See our Concealed Carry policy summary for a comprehensive discussion of this issue.
Utah law generally prohibits carrying a concealed firearm without a permit–including an unloaded firearm on the person or one which is readily accessible and not securely encased–except in or on the person’s residence or property, a business under the person’s control, a vehicle in the person’s lawful possession, or in another individual’s vehicle if the person carrying the firearm has the consent of the individual in lawful possession of the vehicle. Utah law also generally prohibits carrying a loaded firearm on a public street. However, neither of these prohibitions apply if the state has issued the person a permit to carry a concealed firearm.
Utah is a “shall issue” state, meaning that the Utah Department of Public Safety, Bureau of Criminal Identification (“BCI”) must issue a concealed firearms permit if the applicant is 21 years of age or older (although, in 2017, Utah enacted a law allowing 18 to 20-year-olds to obtain provisional permits that allow them to carry wherever permittees are allowed to carry with the exception of k-12 school campuses), within 60 days, so long as the BCI establishes that the applicant:
- Has not been convicted of a felony;
- Has not been convicted of any crime of violence;
- Has not been convicted of any offense involving the use of alcohol;
- Has not been convicted of the unlawful use of narcotics or other controlled substances;
- Has not been convicted of any offense involving moral turpitude;
- Has not been convicted of any offense involving domestic violence;
- Has not been adjudicated as “mentally incompetent,” unless the adjudication has been withdrawn or reversed; and
In addition, the BCI may deny, suspend or revoke a permit if there is “reasonable cause” to believe that the applicant has been or is a danger to self or others as demonstrated by evidence including, but not limited to, and past pattern of behavior or past participation in incidents involving unlawful violence or threats of unlawful violence. A “past pattern of behavior” means verifiable incidents, with or without an arrest or conviction, that would lead a reasonable person to believe that an individual has a violent nature and would be a danger to oneself or others. In determining whether the applicant has been or is a danger to self or others, the BCI may inspect expunged adult and juvenile records.
In 2012, Utah repealed a provision requiring BCI to suspend a permit if the permit holder is charged with a crime of violence.
A law enacted in Utah in 2011 requires a nonresident applicant for a Utah concealed weapon permit who resides in a state that recognizes the validity of the Utah permit or has reciprocity with Utah’s concealed firearm permit to provide proof of his or her home state concealed weapon permit.
A person who has applied for a permit may also apply for a temporary permit to carry a concealed firearm, which may be issued for 90 days after preliminary record checks and a demonstration in writing of “extenuating circumstances” that would justify issuing a temporary permit.
In February of 2000, the BCI began checking arrest records on a daily basis against concealed firearms permit holders.
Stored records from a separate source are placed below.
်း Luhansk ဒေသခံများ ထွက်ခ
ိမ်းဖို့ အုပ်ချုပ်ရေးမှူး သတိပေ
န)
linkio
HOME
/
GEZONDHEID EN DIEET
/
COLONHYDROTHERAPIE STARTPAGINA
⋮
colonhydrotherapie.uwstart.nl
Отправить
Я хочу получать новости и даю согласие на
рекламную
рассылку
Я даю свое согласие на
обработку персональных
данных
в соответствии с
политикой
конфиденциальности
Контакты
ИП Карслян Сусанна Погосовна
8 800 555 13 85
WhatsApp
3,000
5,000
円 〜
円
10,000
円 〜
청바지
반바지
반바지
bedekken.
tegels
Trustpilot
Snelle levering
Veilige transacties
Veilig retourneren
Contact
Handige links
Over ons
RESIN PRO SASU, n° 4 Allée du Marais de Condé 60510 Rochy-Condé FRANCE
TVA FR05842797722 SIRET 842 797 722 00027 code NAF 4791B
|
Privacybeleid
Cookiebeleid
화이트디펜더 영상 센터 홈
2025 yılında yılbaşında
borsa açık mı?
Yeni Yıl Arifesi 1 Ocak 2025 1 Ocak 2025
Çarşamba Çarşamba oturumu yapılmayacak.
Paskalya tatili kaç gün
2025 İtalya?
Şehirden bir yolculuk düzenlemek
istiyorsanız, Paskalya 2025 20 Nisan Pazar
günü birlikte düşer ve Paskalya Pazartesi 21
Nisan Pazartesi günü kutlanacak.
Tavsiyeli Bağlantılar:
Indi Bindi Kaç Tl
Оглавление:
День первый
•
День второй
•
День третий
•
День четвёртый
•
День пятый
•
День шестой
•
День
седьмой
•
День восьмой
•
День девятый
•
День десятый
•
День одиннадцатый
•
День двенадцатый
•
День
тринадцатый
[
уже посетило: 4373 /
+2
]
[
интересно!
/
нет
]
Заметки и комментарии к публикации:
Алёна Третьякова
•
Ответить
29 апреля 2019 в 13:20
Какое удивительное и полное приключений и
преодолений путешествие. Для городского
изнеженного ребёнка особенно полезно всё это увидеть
As a result, permit revocations increased from 58 in 1998 and 75 in 1999, to 256 in 2000. Most recently, in 2010, 523 permits were revoked. As of March 31, 2008, there were 112,665 valid permits, up from 44,173 valid permits as of December 31, 2001. As of March 31, 2011, there were 249,003 valid permits.
Firearm Safety Training
The BCI requires, with the application materials, evidence of familiarity with the types of firearms to be concealed. General familiarity with the types of firearms to be concealed includes training in the safe loading, unloading, storage, and carrying of those firearms, as well as knowledge of current firearms laws. Evidence of this familiarity may be satisfied by:
- Completion of a course conducted by a national, state, or local firearms training organization approved by the BCI;
- Certification by a person certified by the BCI (who may be a law enforcement officer, military or civilian firearms instructor, or hunter safety instructor); or
- Equivalent experience with a firearm through participation in organized shooting competition, law enforcement, or military service.
Duration & Renewal
Once issued, Utah concealed firearms permits are valid for five years.
Disclosure or Use of Information
Utah does not allow personal application or permit information of concealed firearm permit holders to be made public. Records of permits must be maintained in the Bureau of Criminal Identification, which must immediately file a copy of each permit it issues. However, the names, addresses, telephone numbers, dates of birth, and Social Security numbers of persons receiving permits are considered “records the disclosure of which would jeopardize the life or safety of an individual.” As such, they are “protected records,” not available to the public for research purposes.
Additional rules pertaining to accessing concealed firearm permit records are available in the Utah Administrative Code.
A permit to carry a concealed firearm that has been issued by another state (or a county within another state) is valid in Utah. Additionally, Utah’s concealed carry restrictions generally do not apply to a nonresident traveling in or though the state, provided that any firearm is unloaded and securely encased.
For a list of states with which Utah has signed formal reciprocity agreements, see the Utah Department of Public Safety, Bureau of Criminal Identification’s Utah Permit Reciprocity page.